I took a look at the list of films this weekend and immediately deleted The Conjuring (cheap horror probably in black and white with a shaky camera), Turbo (animated) and Despicable Me 2 (animated). So I picked four truly obscure movies:
- Only God Forgives ($315,000): Bangkok gore with Ryan Gosling
- although Rotten Tomatoes reviewers only gave it a 35% rating, I rather enjoyed it
- probably because in all my visits to Thailand, I would not dare enter this dark venue
- Fill the Void ($83,900): Israeli film about the marriage of Orthodox Jews
- Rotten Tomatoes reviewers: 85%
- a truly educational movie about the family life of Orthodox Jews
- the men sing at Sabbath meals--women don't
- not from film, but most of the Jews killed in the Holocaust were Orthodox, and about a quarter of Israelis are Orthodox, while in America, 15%
- Secretly and Greatly (?): North Korean spies who all die in a South Korean village
- action comedy released last month, breaking all Korean box office records, mostly teenage girls because...
- ...the three featured NK special forces intruders, flower boy stars from TV soaps, reared as monsters, all end up with heart
- reasonably well attended, but everyone in the theater was of Asian descent
- Untold Story (?): subheading of "Internment of Japanese Americans in Hawaii"
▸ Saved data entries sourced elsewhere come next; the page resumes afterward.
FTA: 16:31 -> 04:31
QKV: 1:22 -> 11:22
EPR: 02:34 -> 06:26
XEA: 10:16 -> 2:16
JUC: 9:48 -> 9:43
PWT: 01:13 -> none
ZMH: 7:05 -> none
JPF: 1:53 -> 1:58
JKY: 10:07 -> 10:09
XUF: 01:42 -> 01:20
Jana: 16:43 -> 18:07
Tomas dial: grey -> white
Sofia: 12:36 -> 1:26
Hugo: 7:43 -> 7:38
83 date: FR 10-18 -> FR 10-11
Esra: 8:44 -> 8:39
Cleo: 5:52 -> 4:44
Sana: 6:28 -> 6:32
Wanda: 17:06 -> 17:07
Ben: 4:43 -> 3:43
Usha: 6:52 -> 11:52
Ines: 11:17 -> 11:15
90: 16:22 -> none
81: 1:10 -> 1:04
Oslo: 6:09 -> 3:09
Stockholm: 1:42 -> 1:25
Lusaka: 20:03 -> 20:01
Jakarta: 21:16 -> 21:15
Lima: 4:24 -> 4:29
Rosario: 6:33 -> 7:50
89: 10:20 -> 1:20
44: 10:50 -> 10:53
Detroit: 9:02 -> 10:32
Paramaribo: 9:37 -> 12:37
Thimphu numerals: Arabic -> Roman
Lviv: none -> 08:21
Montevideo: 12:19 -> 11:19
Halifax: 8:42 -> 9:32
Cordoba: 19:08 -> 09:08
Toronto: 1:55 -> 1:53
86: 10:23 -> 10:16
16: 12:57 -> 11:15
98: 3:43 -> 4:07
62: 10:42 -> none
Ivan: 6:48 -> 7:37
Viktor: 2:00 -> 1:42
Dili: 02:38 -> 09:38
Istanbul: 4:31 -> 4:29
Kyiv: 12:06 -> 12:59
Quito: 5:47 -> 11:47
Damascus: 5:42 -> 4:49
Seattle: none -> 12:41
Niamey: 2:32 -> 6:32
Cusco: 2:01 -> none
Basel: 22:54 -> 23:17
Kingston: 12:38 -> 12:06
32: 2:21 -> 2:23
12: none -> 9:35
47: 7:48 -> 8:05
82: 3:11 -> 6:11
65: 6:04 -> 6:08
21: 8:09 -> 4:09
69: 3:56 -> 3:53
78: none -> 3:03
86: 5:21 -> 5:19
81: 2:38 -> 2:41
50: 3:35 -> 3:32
- being only 57 minutes long, not a real movie, although the re-enactments were excellent
- there were only three people in the audience
- Actually, there is a 1964 book by Kazuo Miyamoto, entitled, Hawaii: End of the Rainbow, that provides a lot of details about this theme. I identified with this publication because the author went to Stanford, but perhaps two generations before me. I noticed that the current Amazon.com cover is totally different from mine, which looks like this:
Turns out that The Conjuring was well attended this weekend, ranking #1, pulling in $41.5 million. Not black and white, but in color. Vera Farmiga is a heck of an actress.